If that happens investors in Apple are going to see selling pressure hit their stock and that selling pressure might actually surprise them. The addition of Apple to the Dow Jones industrial average improves the valuation metrics for the Dow Jones industrial average slightly, but not significantly, valuation for the Dow Jones industrial average is still a major concern, and if investors ever begin to believe that valuation matters again selling pressure is likely to come.

Obviously, this works both ways, and if investors perceive value, or if money flows simply come into the Dow Jones industrial average regardless of value, shares of Apple will naturally benefit because they are now part of the Dow Jones industrial average.

That boils down to a simple question. Is the Dow Jones industrial average fairly valued at these levels?
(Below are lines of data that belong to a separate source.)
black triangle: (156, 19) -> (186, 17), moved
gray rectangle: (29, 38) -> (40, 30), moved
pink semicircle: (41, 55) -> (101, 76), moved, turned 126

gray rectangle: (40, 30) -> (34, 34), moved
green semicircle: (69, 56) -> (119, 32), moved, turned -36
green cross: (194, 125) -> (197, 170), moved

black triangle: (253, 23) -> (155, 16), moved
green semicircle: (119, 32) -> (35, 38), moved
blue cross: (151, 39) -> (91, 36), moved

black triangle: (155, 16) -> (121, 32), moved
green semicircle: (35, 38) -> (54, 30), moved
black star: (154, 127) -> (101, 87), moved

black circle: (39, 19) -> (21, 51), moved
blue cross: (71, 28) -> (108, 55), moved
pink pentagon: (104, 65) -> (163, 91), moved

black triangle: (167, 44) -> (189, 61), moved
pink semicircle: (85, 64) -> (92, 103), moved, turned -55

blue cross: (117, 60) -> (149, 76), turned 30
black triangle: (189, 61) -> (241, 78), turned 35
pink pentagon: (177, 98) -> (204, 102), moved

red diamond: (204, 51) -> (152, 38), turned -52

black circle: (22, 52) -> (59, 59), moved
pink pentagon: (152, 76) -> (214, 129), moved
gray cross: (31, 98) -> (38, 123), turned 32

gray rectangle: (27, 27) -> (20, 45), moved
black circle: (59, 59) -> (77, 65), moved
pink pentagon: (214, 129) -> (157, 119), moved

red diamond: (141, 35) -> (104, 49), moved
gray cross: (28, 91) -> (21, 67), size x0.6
My answer is that it looks extremely expensive, the dividend payout ratio for the Dow Jones industrial average is declining with the addition of Apple and that is not comforting to investors in the Dow, and I firmly believe that valuation concerns are going to haunt the Dow Jones industrial average and cause pressure all year long with a lingering risk that any negative news event could hit the market harder than anyone expects because stimulus is over and the FOMC is actually starting to consider raising interest rates.

They are doing this in the face of what my macroeconomic work considers to be the third major down period in US history, and economic condition predicated on natural growth rates, but one that has been masked by the fabricated dollars infused into the system by the FOMC.

If my observations about the market are right and selling pressure comes into the market as a whole I believe that will translate into added pressure on shares of Apple, pressure that would not otherwise have been there if Apple was not part of the Dow Jones industrial average like it is now.

In my opinion, Apple may have been better off not being part of the Dow Jones industrial average.

Disclosure: The author has no positions in any stocks mentioned, and no plans to initiate any positions within the next 72 hours.

Business relationship disclosure: By Thomas H. Kee for Stock Traders Daily and neither receives compensation from the publicly traded companies listed herein for writing this article.